Consider those provisional highlights — who knows what miracles were occurring on the stages I couldn't make. (Let there be no mistake, there were lowlights: the Pet Shop Boys post-cryogenic fiasco was by far the worst, but some eagerly anticipated acts fell surprisingly flat. I was unmoved by Cinematic Orchestra's outdoor performance, and Arto Lindsay's cool Brasiliana suffered from murky acoustics. The greatest affront, though, was not to the audience but to an artist: Safety Scissors' laptop disappeared from backstage only minutes before his performance — a stupid, cowardly act by one individual and an enormous letdown for us all.)

++ Perhaps what's so surprising about that last occurrence is how isolated it was. Sónar, for the size and intensity of its crowds, is almost shockingly peaceful. In three years there I've seen not a single violent outburst — try pulling that off with a crowd of 30-odd thousand people in the United States — and very few drug casualties. Indeed, when an off-his-head Brit jumped on stage to serenade a bemused Doctor L, the security guards kept a close watch, but kept their distance, and the twit eventually clambered back down without incident. In the U.S., he would have been missing teeth within minutes.

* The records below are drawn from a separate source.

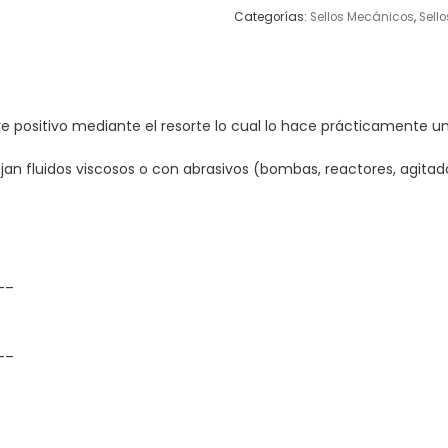
Categorías:
Sellos Mecánicos
,
Sell
 positivo mediante el resorte lo cual lo hace prácticamente un 
n fluidos viscosos o con abrasivos (bombas, reactores, agitado
__
__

That's part of the laissez-faire quality that defines Sónar. The Wire's Ben Borthwick pointed out that while most UK festivals are set out in the country, amid tents and mud, as if in some attempt to recapture a prelapsarian pastoral essence, Sónar creates a temporary autonomous zone within the urban center itself, a space of aesthetic and social experimentation behind the barricades. Make no mistake, Sónar isn't without its decadence. For a hint of it, look no further than this year's theme/mascot/spokesmodel, Diego Armando Maradona. On the one hand, the once-great Argentine soccer star makes for the perfect synergy with the World Cup, whose energy ran like an insistent techno hi-hat through the three days of the festival — Brits stumbling into the afternoon bleary-eyed after catching early-morning matches down the pub, and firecrackers tearing through the city as Spain bested Ireland.

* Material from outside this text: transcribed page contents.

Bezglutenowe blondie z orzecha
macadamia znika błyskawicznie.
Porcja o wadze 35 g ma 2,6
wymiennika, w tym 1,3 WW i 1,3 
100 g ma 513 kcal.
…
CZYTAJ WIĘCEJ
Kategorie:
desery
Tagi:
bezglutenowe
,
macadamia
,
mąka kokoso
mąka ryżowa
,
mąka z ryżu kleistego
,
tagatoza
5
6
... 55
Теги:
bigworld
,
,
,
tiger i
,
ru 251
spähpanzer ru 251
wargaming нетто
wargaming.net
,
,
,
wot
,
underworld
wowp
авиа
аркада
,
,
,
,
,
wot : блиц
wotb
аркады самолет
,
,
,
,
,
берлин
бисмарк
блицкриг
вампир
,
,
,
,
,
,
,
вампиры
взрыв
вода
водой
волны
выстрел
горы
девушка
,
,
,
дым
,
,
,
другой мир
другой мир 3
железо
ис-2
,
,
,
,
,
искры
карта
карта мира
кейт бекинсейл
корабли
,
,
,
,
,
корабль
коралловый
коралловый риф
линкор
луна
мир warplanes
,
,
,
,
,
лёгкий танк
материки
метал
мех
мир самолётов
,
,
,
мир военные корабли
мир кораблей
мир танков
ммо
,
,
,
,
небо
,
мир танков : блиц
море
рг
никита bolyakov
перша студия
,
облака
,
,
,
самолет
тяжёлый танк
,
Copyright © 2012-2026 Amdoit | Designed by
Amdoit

But Maradona's cocaine-fueled exuberances — which led him to be banned from entering Japan on multiple occasions — certainly give a nudge and a wink to club culture's hedonism, and to the role of controlled substances in creative communities. Like it or not, drugs are a part of dance music (as they have been for rock, hip-hop, country, and every other popular music form), and the dawn often illuminated a slightly messy scene of clench-jawed ravers floating wide-eyed down the exit ramp. But the prevalence of hash was also a testament to a more benign picture of recreational substances. Hash is ubiquitous in Barcelona, smoked in cafés, on beaches, and in the street. It was impossible, coming from the United States — where the war on drugs has proved to be, in many analysts' assessments — fruitless and counterproductive -- not to be impressed with a social democratic model that placed more emphasis on personal responsibility, less on state policing.

++ More than anything, Sónar is a rhythm. Indeed, at times, it's a victim of its own flow — I'm convinced that at any given time, there are as many people milling between stages, caught up in the sweep of the crowd, as there are at any single venue. At times the human tide contributes to a sense that the music itself is peripheral, interchangeable, that the spectacle is in the mass itself. The traffic jams and bottlenecks can make getting into must-see gigs, like François K's set in the SónarLab, almost impossible, a struggle of elbows and shoulders, lost flip-flops and spilled beers. But without rhythm, no music, and so without the rhythm of the crowd, no Sónar.

After three years, I've learned to gauge my own private arc. The first day brings the mad, headlong rush of reunions and anticipated sets. The second day my defenses go up and, in striving to resist the pull of the crowd, I sink to the bottom, annoyed and fretful. The third day I give myself up to the ego-less, center-less flux of bodies and space, footfalls and beats. And by the time the sun rises on Sunday morning, I emerge from the swirling, charged with a nameless current that remains in my system, quietly circulating until the following year, when it's time to plug in all over again.